Work instruction: Work out the number of lines that hold "Generator" in the listing, and give that number with no other text.

*** Opening of Extracted data ***

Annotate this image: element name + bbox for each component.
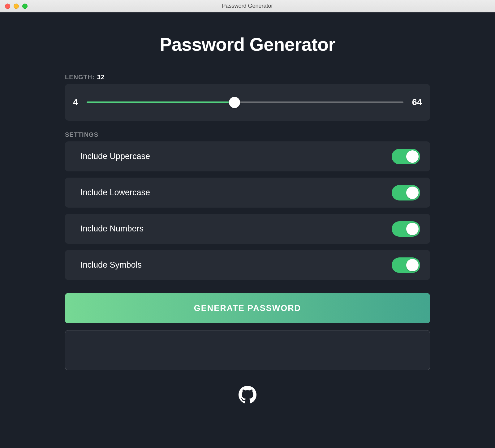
setting-row-symbols: Include Symbols (65, 250, 430, 280)
setting-row-uppercase: Include Uppercase (65, 141, 430, 171)
password-output[interactable] (65, 330, 430, 370)
length-slider-fill (87, 101, 235, 103)
generate-button[interactable]: GENERATE PASSWORD (65, 293, 430, 323)
page-title: Password Generator (65, 34, 430, 55)
length-max-label: 64 (412, 97, 422, 107)
minimize-window-button[interactable] (14, 3, 19, 9)
toggle-include-lowercase[interactable] (392, 185, 420, 200)
setting-label: Include Uppercase (80, 152, 150, 161)
setting-label: Include Lowercase (80, 188, 150, 197)
window-title: Password Generator (222, 3, 273, 9)
length-value: 32 (97, 74, 105, 81)
traffic-lights (5, 3, 28, 9)
footer (65, 386, 430, 405)
window-titlebar: Password Generator (0, 0, 495, 12)
setting-label: Include Numbers (80, 224, 144, 234)
setting-row-lowercase: Include Lowercase (65, 178, 430, 208)
github-icon (239, 399, 256, 405)
length-slider[interactable] (87, 101, 403, 103)
close-window-button[interactable] (5, 3, 10, 9)
settings-list: Include Uppercase Include Lowercase Incl… (65, 141, 430, 280)
settings-label-text: SETTINGS (65, 131, 98, 138)
settings-section-label: SETTINGS (65, 131, 430, 138)
length-slider-card: 4 64 (65, 84, 430, 121)
setting-label: Include Symbols (80, 260, 142, 270)
length-label: LENGTH: (65, 74, 95, 81)
app-root: Password Generator LENGTH: 32 4 64 SETTI… (0, 12, 495, 448)
length-min-label: 4 (73, 97, 78, 107)
length-slider-thumb[interactable] (229, 97, 240, 108)
toggle-include-symbols[interactable] (392, 257, 420, 273)
github-link[interactable] (239, 386, 256, 405)
fullscreen-window-button[interactable] (22, 3, 28, 9)
toggle-include-numbers[interactable] (392, 221, 420, 237)
setting-row-numbers: Include Numbers (65, 214, 430, 244)
toggle-include-uppercase[interactable] (392, 149, 420, 164)
length-section-label: LENGTH: 32 (65, 74, 430, 81)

*** Close of Extracted data ***

Task output: 4